What the task requires ▸ The data must be reproduced verbatim; images are to be omitted.

Collected data:
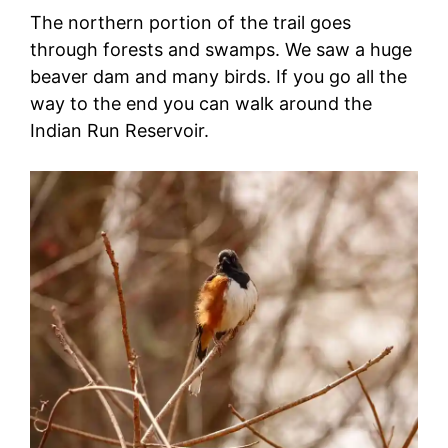
The northern portion of the trail goes
through forests and swamps. We saw a huge
beaver dam and many birds. If you go all the
way to the end you can walk around the
Indian Run Reservoir.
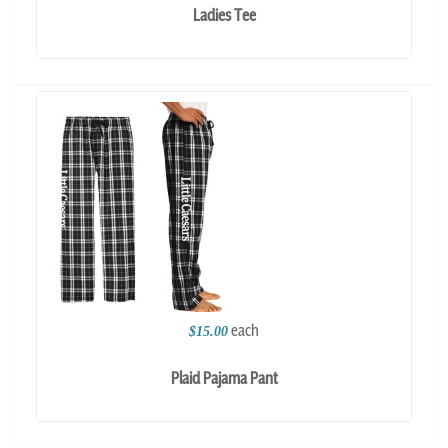
Ladies Tee
each
$15.00
Plaid Pajama Pant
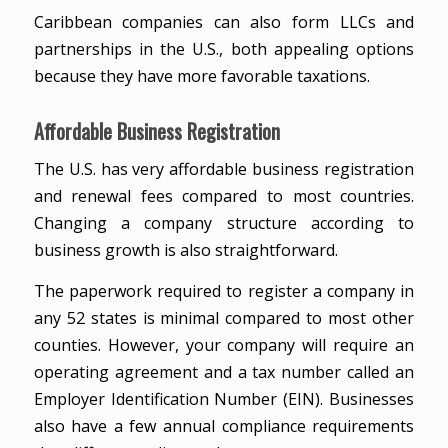
Caribbean companies can also form LLCs and
partnerships in the U.S., both appealing options
because they have more favorable taxations.
Affordable Business Registration
The U.S. has very affordable business registration
and renewal fees compared to most countries.
Changing a company structure according to
business growth is also straightforward.
The paperwork required to register a company in
any 52 states is minimal compared to most other
counties. However, your company will require an
operating agreement and a tax number called an
Employer Identification Number (EIN). Businesses
also have a few annual compliance requirements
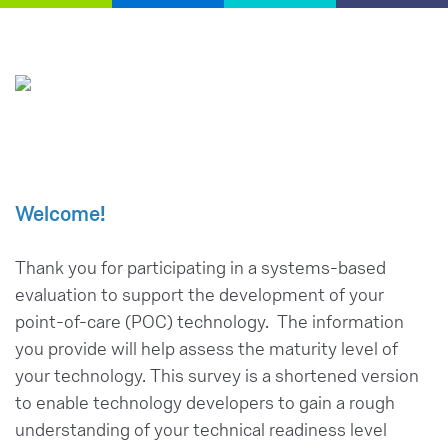
Welcome!
Thank you for participating in a systems-based
evaluation to support the development of your
point-of-care (POC) technology. The information
you provide will help assess the maturity level of
your technology. This survey is a shortened version
to enable technology developers to gain a rough
understanding of your technical readiness level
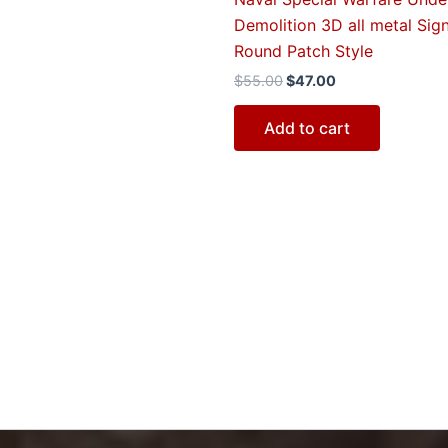
Demolition 3D all metal Sign
Round Patch Style
$
55.00
$
47.00
Add to cart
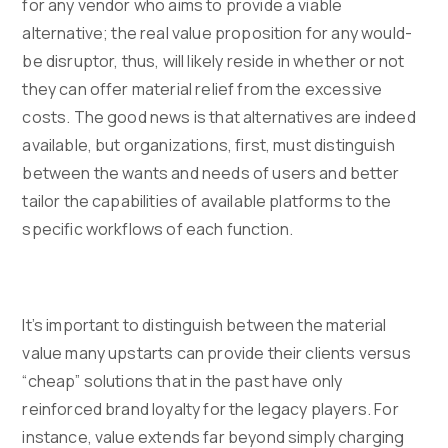
for any vendor who aims to provide a viable
alternative; the real value proposition for any would-
be disruptor, thus, will likely reside in whether or not
they can offer material relief from the excessive
costs. The good news is that alternatives are indeed
available, but organizations, first, must distinguish
between the wants and needs of users and better
tailor the capabilities of available platforms to the
specific workflows of each function.
It’s important to distinguish between the material
value many upstarts can provide their clients versus
“cheap” solutions that in the past have only
reinforced brand loyalty for the legacy players. For
instance, value extends far beyond simply charging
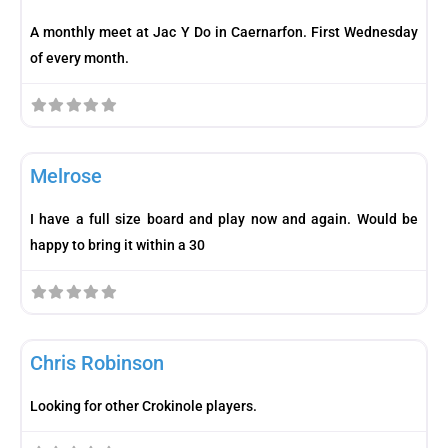
A monthly meet at Jac Y Do in Caernarfon. First Wednesday
of every month.
Fav
Meetup
Melrose
I have a full size board and play now and again. Would be
happy to bring it within a 30
Fav
Player
Chris Robinson
Looking for other Crokinole players.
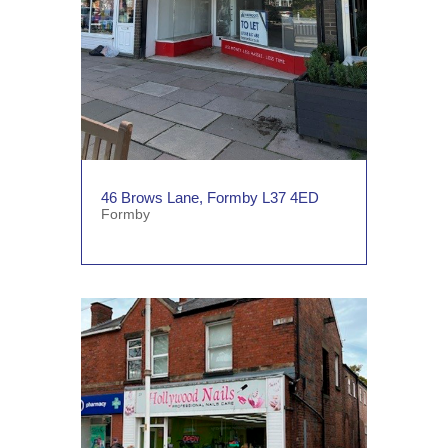
46 Brows Lane, Formby L37 4ED
Formby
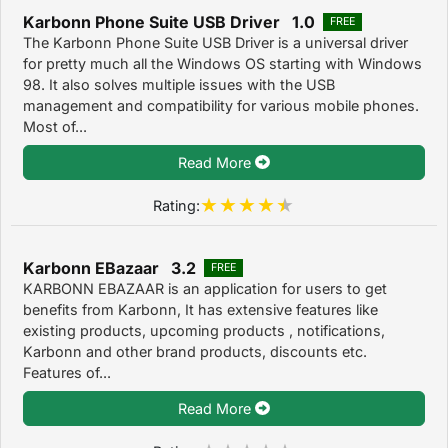
Karbonn Phone Suite USB Driver 1.0
FREE
The Karbonn Phone Suite USB Driver is a universal driver
for pretty much all the Windows OS starting with Windows
98. It also solves multiple issues with the USB
management and compatibility for various mobile phones.
Most of...
Read More
Rating:
Karbonn EBazaar 3.2
FREE
KARBONN EBAZAAR is an application for users to get
benefits from Karbonn, It has extensive features like
existing products, upcoming products , notifications,
Karbonn and other brand products, discounts etc.
Features of...
Read More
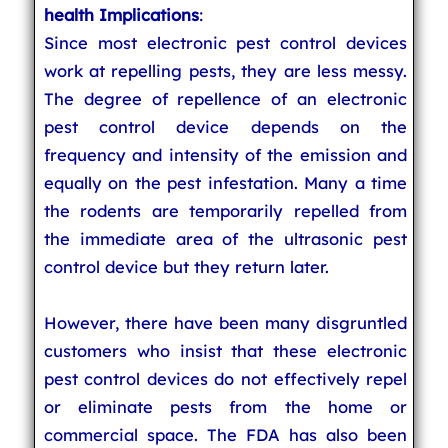
health Implications
:
Since most electronic pest control devices
work at repelling pests, they are less messy.
The degree of repellence of an electronic
pest control device depends on the
frequency and intensity of the emission and
equally on the pest infestation. Many a time
the rodents are temporarily repelled from
the immediate area of the ultrasonic pest
control device but they return later.
However, there have been many disgruntled
customers who insist that these electronic
pest control devices do not effectively repel
or eliminate pests from the home or
commercial space. The FDA has also been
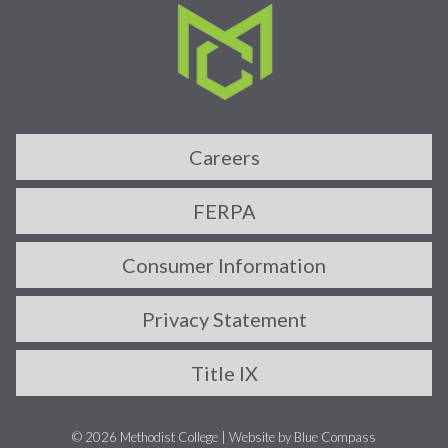
Careers
FERPA
Consumer Information
Privacy Statement
Title IX
© 2026 Methodist College |
Website by Blue Compass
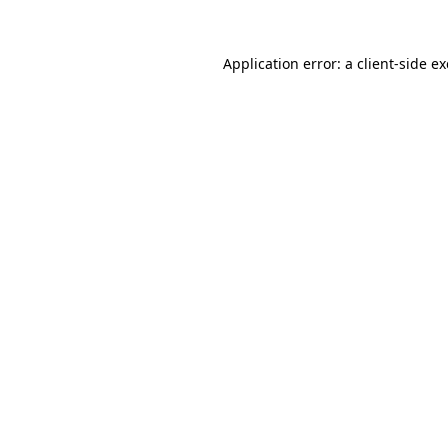
Application error: a
client
-side e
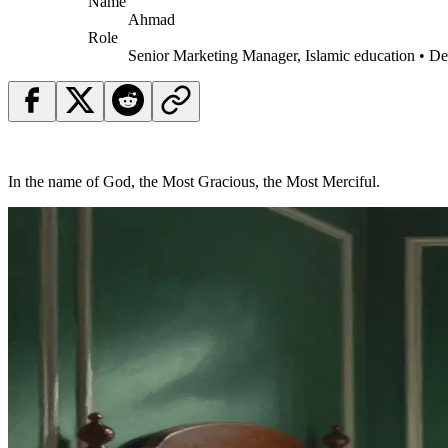
Name
Ahmad
Role
Senior Marketing Manager, Islamic education • D
In the name of God, the Most Gracious, the Most Merciful.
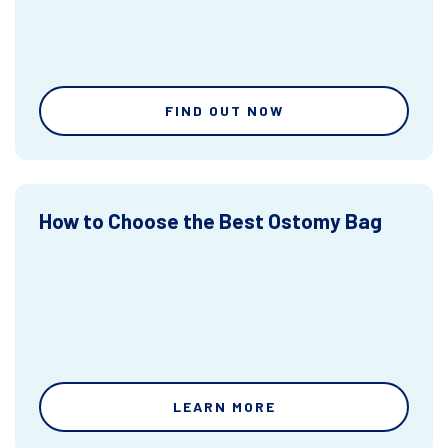
FIND OUT NOW
How to Choose the Best Ostomy Bag
LEARN MORE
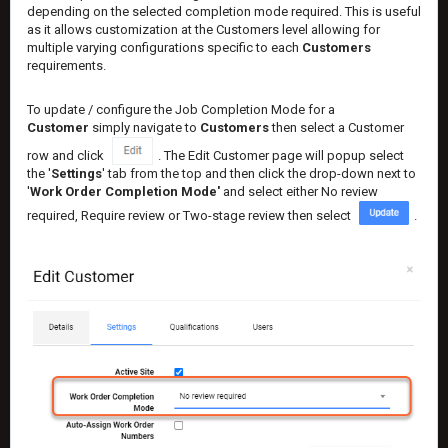
depending on the selected completion mode required. This is useful
as it allows customization at the Customers level allowing for
multiple varying configurations specific to each
Customers
requirements.
To update / configure the Job Completion Mode for a
Customer
simply navigate to
Customers
then select a Customer
row and click
. The Edit Customer page will popup select
the '
Settings
' tab from the top and then click the drop-down next to
'
Work Order Completion Mode'
and select either No review
required, Require review or Two-stage review then select
.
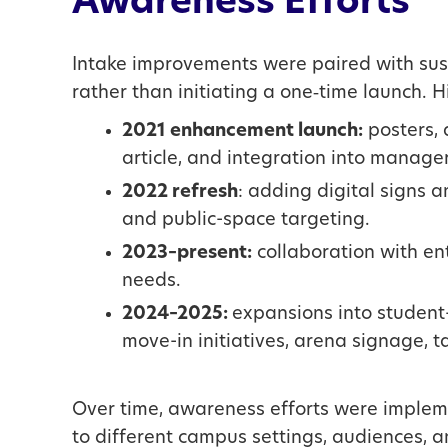
Awareness Efforts
Intake improvements were paired with sust
rather than initiating a one‑time launch. H
2021 enhancement launch:
posters, 
article, and integration into manager
2022 refresh
: adding digital signs
and public-space targeting.
2023–present:
collaboration with ent
needs.
2024–2025:
expansions into student-
move-in initiatives, arena signage, t
Over time, awareness efforts were impleme
to different campus settings, audiences, 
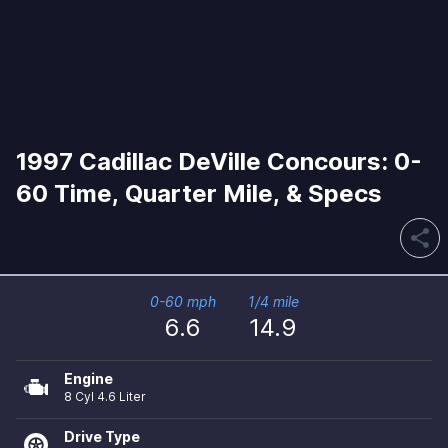
1997 Cadillac DeVille Concours: 0-
60 Time, Quarter Mile, & Specs
share
0-60 mph
1/4 mile
6.6
14.9
Engine
8 Cyl 4.6 Liter
Drive Type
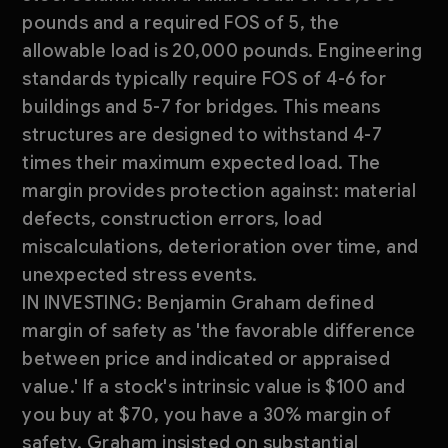
pounds and a required FOS of 5, the
allowable load is 20,000 pounds. Engineering
standards typically require FOS of 4-6 for
buildings and 5-7 for bridges. This means
structures are designed to withstand 4-7
times their maximum expected load. The
margin provides protection against: material
defects, construction errors, load
miscalculations, deterioration over time, and
unexpected stress events.
IN INVESTING: Benjamin Graham defined
margin of safety as 'the favorable difference
between price and indicated or appraised
value.' If a stock's intrinsic value is $100 and
you buy at $70, you have a 30% margin of
safety. Graham insisted on substantial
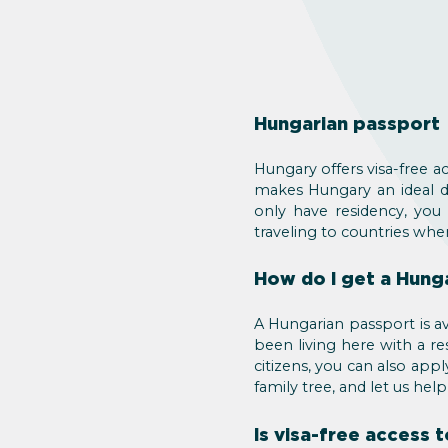
Hungarian passport
Hungary offers visa-free a
makes Hungary an ideal de
only have residency, you
traveling to countries whe
How do I get a Hung
A Hungarian passport is av
been living here with a re
citizens, you can also ap
family tree, and let us hel
Is visa-free access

Solved problem ▸
The northern portion of the trail goes
through forests and swamps. We saw a huge
beaver dam and many birds. If you go all the
way to the end you can walk around the
Indian Run Reservoir.
Ladies Tee
each
$15.00
Plaid Pajama Pant
Caribbean companies can also form LLCs and
partnerships in the U.S., both appealing options
because they have more favorable taxations.
Affordable Business Registration
The U.S. has very affordable business registration
and renewal fees compared to most countries.
Changing a company structure according to
business growth is also straightforward.
The paperwork required to register a company in
any 52 states is minimal compared to most other
counties. However, your company will require an
operating agreement and a tax number called an
Employer Identification Number (EIN). Businesses
also have a few annual compliance requirements
Welcome!
Thank you for participating in a systems-based
evaluation to support the development of your
point-of-care (POC) technology. The information
you provide will help assess the maturity level of
your technology. This survey is a shortened version
to enable technology developers to gain a rough
understanding of your technical readiness level
Demolition 3D all metal Sign
Round Patch Style
$
55.00
$
47.00
Add to cart
for any vendor who aims to provide a viable
alternative; the real value proposition for any would-
be disruptor, thus, will likely reside in whether or not
they can offer material relief from the excessive
costs. The good news is that alternatives are indeed
available, but organizations, first, must distinguish
between the wants and needs of users and better
tailor the capabilities of available platforms to the
specific workflows of each function.
It’s important to distinguish between the material
value many upstarts can provide their clients versus
“cheap” solutions that in the past have only
reinforced brand loyalty for the legacy players. For
instance, value extends far beyond simply charging
A monthly meet at Jac Y Do in Caernarfon. First Wednesday
of every month.
Fav
Meetup
Melrose
I have a full size board and play now and again. Would be
happy to bring it within a 30
Fav
Player
Chris Robinson
Looking for other Crokinole players.
46 Brows Lane, Formby L37 4ED
Formby
Karbonn Phone Suite USB Driver 1.0
FREE
The Karbonn Phone Suite USB Driver is a universal driver
for pretty much all the Windows OS starting with Windows
98. It also solves multiple issues with the USB
management and compatibility for various mobile phones.
Most of...
Read More
Rating:
Karbonn EBazaar 3.2
FREE
KARBONN EBAZAAR is an application for users to get
benefits from Karbonn, It has extensive features like
existing products, upcoming products , notifications,
Karbonn and other brand products, discounts etc.
Features of...
Read More
health Implications
:
Since most electronic pest control devices
work at repelling pests, they are less messy.
The degree of repellence of an electronic
pest control device depends on the
frequency and intensity of the emission and
equally on the pest infestation. Many a time
the rodents are temporarily repelled from
the immediate area of the ultrasonic pest
control device but they return later.
However, there have been many disgruntled
customers who insist that these electronic
pest control devices do not effectively repel
or eliminate pests from the home or
commercial space. The FDA has also been
Careers
FERPA
Consumer Information
Privacy Statement
Title IX
© 2026 Methodist College |
Website by Blue Compass
Application error: a
client
-side e
Name
Ahmad
Role
Senior Marketing Manager, Islamic education • D
In the name of God, the Most Gracious, the Most Merciful.
FIND OUT NOW
How to Choose the Best Ostomy Bag
LEARN MORE
depending on the selected completion mode required. This is useful
as it allows customization at the Customers level allowing for
multiple varying configurations specific to each
Customers
requirements.
To update / configure the Job Completion Mode for a
Customer
simply navigate to
Customers
then select a Customer
row and click
. The Edit Customer page will popup select
the '
Settings
' tab from the top and then click the drop-down next to
'
Work Order Completion Mode'
and select either No review
required, Require review or Two-stage review then select
.
Awareness Efforts
Intake improvements were paired with sust
rather than initiating a one‑time launch. H
2021 enhancement launch:
posters, 
article, and integration into manager
2022 refresh
: adding digital signs
and public-space targeting.
2023–present:
collaboration with ent
needs.
2024–2025:
expansions into student-
move-in initiatives, arena signage, t
Over time, awareness efforts were impleme
to different campus settings, audiences, 
1997 Cadillac DeVille Concours: 0-
60 Time, Quarter Mile, & Specs
share
0-60 mph
1/4 mile
6.6
14.9
Engine
8 Cyl 4.6 Liter
Drive Type
pounds and a required FOS of 5, the
allowable load is 20,000 pounds. Engineering
standards typically require FOS of 4-6 for
buildings and 5-7 for bridges. This means
structures are designed to withstand 4-7
times their maximum expected load. The
margin provides protection against: material
defects, construction errors, load
miscalculations, deterioration over time, and
unexpected stress events.
IN INVESTING: Benjamin Graham defined
margin of safety as 'the favorable difference
between price and indicated or appraised
value.' If a stock's intrinsic value is $100 and
you buy at $70, you have a 30% margin of
safety. Graham insisted on substantial
Hungarian passport
Hungary offers visa-free a
makes Hungary an ideal de
only have residency, you
traveling to countries whe
How do I get a Hung
A Hungarian passport is av
been living here with a re
citizens, you can also ap
family tree, and let us hel
Is visa-free access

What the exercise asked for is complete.